Finora Alixander ha prodotto un ridotto numero di uscite a suo nome (solo due) a causa degli innumerevoli impegni con la band, tra cui un tour conclusosi da poco, le serate e gli spostamenti che esse comportano, ma con questo corposo album ha cercato di stravolgere le carte in tavola mostrando una maturità artistica non di poco valore. E alcune scelte nell’album non fanno che metterla in risalto.
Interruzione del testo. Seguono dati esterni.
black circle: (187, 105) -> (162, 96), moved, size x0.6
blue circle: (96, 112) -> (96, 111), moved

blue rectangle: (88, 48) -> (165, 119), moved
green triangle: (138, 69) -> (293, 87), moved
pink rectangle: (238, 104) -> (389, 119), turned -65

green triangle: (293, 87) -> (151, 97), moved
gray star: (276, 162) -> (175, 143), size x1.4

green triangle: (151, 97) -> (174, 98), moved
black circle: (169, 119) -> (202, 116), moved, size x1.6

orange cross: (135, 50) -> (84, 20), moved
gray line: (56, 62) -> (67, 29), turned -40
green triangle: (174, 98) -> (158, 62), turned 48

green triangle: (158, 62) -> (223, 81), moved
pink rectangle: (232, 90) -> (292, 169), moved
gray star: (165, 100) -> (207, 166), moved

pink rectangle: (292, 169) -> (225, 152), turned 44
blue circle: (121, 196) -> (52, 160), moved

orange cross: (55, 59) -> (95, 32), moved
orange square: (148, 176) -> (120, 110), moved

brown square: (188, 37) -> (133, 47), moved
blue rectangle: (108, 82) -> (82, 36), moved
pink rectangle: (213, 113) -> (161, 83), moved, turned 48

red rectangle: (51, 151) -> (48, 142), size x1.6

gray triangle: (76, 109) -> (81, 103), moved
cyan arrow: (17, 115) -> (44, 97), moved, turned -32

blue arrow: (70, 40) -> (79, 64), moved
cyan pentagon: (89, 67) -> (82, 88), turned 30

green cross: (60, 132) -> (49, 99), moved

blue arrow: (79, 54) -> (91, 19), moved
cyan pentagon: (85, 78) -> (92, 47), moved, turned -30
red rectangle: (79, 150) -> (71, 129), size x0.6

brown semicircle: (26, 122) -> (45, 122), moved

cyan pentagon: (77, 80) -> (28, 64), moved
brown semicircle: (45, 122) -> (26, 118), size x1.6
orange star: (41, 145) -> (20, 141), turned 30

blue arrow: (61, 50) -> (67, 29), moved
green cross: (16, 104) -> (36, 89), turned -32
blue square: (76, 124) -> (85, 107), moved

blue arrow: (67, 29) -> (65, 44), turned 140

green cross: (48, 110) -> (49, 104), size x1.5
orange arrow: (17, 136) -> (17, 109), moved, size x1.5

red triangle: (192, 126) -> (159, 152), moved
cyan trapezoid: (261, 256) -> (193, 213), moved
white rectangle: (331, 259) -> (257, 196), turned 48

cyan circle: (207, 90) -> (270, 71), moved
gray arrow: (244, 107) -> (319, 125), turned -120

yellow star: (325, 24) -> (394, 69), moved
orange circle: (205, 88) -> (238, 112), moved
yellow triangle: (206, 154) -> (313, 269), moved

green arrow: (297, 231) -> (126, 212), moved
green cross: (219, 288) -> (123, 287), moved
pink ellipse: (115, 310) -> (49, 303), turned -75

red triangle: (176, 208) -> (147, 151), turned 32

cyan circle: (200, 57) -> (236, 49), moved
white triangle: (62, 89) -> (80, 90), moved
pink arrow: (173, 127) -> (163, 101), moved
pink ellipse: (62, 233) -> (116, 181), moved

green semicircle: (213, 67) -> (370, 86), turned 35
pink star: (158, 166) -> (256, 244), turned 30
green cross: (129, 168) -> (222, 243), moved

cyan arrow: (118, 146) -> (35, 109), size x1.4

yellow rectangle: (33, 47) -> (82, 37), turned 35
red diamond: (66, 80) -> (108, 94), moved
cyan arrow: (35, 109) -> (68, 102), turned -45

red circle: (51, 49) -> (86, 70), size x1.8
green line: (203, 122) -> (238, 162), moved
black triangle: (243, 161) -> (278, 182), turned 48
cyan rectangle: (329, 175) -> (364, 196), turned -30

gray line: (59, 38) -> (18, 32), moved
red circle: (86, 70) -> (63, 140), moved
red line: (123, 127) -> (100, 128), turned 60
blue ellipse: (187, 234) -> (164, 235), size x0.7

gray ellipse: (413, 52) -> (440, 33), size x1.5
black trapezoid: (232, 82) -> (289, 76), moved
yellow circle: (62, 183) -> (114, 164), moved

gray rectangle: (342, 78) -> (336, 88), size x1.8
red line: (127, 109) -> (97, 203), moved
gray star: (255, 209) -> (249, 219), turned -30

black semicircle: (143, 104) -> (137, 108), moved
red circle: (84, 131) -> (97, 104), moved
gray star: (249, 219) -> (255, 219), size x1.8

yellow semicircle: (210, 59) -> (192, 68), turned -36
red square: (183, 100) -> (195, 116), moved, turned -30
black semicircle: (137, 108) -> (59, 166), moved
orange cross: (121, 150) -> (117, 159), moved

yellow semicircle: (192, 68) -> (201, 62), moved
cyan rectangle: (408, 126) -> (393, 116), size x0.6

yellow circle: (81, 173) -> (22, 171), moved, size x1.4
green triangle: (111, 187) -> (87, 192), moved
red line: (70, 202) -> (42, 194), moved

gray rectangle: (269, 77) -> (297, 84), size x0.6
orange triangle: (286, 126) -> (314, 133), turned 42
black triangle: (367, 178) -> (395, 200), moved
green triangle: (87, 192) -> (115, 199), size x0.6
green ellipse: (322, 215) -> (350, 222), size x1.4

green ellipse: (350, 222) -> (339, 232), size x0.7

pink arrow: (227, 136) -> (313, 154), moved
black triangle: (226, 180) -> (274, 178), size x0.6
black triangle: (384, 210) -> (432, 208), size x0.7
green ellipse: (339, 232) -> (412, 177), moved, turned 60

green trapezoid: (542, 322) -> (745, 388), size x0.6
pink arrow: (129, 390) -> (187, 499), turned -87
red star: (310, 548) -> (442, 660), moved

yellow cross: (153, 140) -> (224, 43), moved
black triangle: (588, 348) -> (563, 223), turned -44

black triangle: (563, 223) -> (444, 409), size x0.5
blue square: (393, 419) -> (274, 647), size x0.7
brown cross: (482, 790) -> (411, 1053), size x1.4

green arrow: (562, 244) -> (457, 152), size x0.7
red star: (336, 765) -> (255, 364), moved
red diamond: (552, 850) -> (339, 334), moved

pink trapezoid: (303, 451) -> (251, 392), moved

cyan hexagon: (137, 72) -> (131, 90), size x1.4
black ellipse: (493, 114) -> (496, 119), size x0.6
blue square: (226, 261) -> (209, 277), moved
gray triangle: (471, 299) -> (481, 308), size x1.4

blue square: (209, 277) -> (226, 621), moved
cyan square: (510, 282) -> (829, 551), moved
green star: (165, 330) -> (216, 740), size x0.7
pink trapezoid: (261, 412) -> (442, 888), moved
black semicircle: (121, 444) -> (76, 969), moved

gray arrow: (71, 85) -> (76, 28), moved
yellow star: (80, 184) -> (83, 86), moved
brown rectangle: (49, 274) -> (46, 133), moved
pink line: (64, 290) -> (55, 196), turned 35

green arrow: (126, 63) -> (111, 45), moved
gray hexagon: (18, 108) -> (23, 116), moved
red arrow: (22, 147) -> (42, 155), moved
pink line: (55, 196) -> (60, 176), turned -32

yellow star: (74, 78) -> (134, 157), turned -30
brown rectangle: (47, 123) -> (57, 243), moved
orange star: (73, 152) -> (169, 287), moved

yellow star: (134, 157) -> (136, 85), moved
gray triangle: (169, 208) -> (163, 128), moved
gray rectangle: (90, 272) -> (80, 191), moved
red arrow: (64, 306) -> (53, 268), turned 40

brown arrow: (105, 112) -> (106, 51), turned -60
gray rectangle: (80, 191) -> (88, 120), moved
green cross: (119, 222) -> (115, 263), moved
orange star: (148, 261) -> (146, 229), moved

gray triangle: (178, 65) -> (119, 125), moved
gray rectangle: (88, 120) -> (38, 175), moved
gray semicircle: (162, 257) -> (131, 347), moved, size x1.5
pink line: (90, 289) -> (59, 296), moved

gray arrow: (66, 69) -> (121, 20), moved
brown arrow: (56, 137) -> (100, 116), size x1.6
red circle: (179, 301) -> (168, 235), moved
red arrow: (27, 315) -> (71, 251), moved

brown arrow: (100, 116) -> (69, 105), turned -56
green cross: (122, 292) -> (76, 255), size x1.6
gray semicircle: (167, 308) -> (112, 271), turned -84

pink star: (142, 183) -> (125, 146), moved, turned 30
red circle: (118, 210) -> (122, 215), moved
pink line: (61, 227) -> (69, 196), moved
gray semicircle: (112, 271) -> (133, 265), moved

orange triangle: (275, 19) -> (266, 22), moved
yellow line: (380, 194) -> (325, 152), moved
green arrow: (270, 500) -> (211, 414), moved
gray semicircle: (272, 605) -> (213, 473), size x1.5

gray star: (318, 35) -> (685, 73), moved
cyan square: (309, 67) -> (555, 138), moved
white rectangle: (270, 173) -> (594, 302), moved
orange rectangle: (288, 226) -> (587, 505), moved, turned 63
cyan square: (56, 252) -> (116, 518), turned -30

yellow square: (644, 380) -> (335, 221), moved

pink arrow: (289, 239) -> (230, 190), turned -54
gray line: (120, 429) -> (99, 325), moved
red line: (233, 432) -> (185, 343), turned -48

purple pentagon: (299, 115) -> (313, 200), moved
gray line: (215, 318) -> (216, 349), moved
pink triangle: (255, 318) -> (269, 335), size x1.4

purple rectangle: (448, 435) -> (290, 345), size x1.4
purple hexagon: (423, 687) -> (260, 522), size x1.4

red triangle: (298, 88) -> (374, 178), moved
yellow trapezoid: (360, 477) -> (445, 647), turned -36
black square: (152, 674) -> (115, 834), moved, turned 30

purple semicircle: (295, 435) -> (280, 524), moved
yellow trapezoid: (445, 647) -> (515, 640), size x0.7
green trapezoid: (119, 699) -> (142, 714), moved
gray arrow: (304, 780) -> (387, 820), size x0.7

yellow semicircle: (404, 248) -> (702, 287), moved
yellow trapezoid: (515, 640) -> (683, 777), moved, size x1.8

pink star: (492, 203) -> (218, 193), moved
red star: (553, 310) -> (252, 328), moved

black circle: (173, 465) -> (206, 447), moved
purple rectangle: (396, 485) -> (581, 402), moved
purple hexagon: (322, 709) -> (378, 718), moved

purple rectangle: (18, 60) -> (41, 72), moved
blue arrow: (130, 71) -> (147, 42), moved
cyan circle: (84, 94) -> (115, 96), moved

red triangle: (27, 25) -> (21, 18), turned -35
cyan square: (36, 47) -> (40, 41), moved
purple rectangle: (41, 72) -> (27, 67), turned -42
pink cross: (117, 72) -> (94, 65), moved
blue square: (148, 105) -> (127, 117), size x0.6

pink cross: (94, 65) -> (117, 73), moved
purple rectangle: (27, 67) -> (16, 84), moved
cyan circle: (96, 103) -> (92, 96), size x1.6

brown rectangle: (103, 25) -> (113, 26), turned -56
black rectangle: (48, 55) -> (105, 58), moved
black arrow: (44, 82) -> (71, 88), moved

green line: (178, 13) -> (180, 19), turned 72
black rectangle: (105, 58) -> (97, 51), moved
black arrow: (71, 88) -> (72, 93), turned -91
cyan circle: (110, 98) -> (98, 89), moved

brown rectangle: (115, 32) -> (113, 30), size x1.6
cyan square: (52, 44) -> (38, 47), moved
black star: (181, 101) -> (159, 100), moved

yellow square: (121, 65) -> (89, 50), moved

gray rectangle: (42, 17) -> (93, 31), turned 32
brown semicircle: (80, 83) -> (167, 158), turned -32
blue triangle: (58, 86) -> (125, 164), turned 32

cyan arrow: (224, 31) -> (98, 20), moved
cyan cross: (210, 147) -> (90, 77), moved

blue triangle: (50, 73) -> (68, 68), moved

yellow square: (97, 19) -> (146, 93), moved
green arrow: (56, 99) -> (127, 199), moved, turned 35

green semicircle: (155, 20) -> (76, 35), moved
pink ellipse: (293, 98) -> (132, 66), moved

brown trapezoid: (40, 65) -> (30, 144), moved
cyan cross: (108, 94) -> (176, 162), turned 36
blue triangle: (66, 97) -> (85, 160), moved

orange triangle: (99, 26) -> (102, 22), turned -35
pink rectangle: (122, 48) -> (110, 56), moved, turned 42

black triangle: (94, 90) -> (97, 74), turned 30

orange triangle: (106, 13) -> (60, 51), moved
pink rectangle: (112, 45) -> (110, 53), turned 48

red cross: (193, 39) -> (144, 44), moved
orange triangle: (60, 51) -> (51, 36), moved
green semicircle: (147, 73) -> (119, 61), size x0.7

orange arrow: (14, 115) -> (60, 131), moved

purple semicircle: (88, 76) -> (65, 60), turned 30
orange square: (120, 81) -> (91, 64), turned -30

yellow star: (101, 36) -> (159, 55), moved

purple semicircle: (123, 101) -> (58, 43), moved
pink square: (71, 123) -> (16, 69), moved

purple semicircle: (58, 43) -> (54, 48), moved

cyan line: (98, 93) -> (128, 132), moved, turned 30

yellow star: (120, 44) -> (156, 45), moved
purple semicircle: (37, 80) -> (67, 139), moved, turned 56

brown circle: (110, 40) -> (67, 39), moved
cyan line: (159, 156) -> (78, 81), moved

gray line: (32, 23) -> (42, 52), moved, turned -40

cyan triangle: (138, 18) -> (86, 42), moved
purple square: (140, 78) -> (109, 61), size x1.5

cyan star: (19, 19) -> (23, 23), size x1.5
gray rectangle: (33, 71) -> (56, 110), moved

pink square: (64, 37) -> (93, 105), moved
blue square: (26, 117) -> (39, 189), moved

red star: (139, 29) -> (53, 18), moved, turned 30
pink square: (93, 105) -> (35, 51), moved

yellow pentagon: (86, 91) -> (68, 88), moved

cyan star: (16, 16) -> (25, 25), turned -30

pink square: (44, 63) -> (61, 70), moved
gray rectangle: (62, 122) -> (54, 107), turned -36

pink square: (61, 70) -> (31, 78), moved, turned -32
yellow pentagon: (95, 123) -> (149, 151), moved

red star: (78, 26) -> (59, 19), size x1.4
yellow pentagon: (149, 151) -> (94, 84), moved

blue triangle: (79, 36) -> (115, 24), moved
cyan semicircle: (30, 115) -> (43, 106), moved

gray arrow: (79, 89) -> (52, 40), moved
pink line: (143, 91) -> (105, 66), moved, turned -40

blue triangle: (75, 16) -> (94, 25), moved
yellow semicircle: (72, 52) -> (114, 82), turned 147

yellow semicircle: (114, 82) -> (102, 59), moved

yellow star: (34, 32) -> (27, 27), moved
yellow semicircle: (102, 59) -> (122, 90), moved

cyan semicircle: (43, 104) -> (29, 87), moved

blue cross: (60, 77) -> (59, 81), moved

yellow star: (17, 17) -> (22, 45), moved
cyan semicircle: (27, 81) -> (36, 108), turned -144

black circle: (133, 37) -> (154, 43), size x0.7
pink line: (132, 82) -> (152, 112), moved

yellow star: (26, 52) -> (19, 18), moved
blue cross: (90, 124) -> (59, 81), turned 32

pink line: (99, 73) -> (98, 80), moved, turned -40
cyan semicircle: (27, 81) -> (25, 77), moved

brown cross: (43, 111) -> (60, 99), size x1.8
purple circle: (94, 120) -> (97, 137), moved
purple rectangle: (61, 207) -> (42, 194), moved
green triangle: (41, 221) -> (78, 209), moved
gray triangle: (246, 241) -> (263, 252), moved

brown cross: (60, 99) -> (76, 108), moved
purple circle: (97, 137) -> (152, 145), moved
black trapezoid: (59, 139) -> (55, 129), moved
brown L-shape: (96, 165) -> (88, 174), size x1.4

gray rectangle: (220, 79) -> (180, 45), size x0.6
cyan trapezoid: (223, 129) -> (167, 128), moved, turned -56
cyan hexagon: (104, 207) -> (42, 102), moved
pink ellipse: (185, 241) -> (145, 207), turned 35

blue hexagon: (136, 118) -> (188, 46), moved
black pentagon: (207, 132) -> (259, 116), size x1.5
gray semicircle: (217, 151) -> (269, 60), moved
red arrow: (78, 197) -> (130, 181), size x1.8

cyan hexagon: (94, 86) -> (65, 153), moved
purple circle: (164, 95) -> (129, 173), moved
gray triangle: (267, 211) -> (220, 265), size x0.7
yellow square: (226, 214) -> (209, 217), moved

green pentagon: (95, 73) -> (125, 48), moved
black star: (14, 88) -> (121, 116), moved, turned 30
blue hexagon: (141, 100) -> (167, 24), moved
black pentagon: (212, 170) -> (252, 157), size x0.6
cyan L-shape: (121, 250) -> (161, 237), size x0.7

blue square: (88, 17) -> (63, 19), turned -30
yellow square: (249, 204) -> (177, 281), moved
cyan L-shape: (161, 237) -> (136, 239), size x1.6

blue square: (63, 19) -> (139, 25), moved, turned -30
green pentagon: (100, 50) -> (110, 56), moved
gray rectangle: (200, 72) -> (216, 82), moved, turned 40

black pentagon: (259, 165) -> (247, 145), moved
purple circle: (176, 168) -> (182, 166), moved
È difficile per me, come credo per chiunque altro, descrivere e dare un parere su questo lavoro, uscito sulla canadese Idol Hanse, senza tener conto del background musicale che caratterizza le sonorità degli Azari & III; rispetto al sound house e di tendenza della formazione canadese, una delle cose che ho notato con maggior forza – e che mi è piaciuta moltissimo – è la perenne ricerca di un sound scuro e ipnotico: freddi crepitii cibernetici si fanno largo tra le claustrofobiche atmosfere, costante nel disco.
Alixander ci fa sentire intrappolati nel vortice tenebroso dei suoi groove incantatori. E’ l’aura nera del disco che incalza pian piano, aggrappandosi attraverso l’udito e, percorrendo con mille ramificazioni il labirinto cerebrale.
Sottolineo la scelta di chiudere l’LP con una traccia, “The Jugular”, della durata di ben ventidue minuti, cosa non del tutto usuale, che divide il mio pensiero in due correnti: trattasi dell’ennesima trovata balorda ad effetto che vuole stupire chi compra il disco, e che poi finisce per rivelarsi una pecca, o di un’arrischiata scelta dettata dalla presunta validità attribuita alla traccia? Sinceramente, non ho una risposta. La traccia non è niente male, ma finora, se c’è qualcuno che mi ha impressionato con tracce dalla lunghezza spropositata, quello, è solo Villalobos. E “The Jugular” non è, per struttura, stesura e concezione, all’altezza dei lavori del cileno.
Chi avesse la pazienza di ascoltare tanto ben di Dio può farci sapere la sua!